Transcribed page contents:
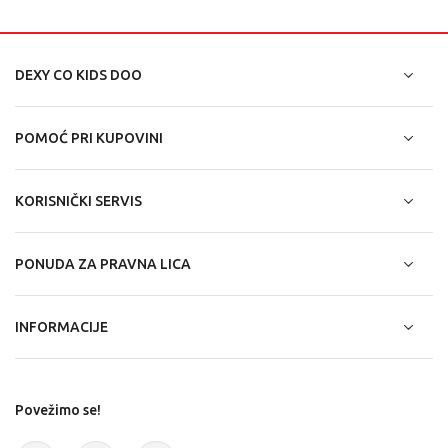
DEXY CO KIDS DOO
POMOĆ PRI KUPOVINI
KORISNIČKI SERVIS
PONUDA ZA PRAVNA LICA
INFORMACIJE
Povežimo se!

• WHAT THE TASK ASKS:
Output the records verbatim without pictures.

• RESPONSE TO THE EXERCISE:
DEXY CO KIDS DOO
POMOĆ PRI KUPOVINI
KORISNIČKI SERVIS
PONUDA ZA PRAVNA LICA
INFORMACIJE
Povežimo se!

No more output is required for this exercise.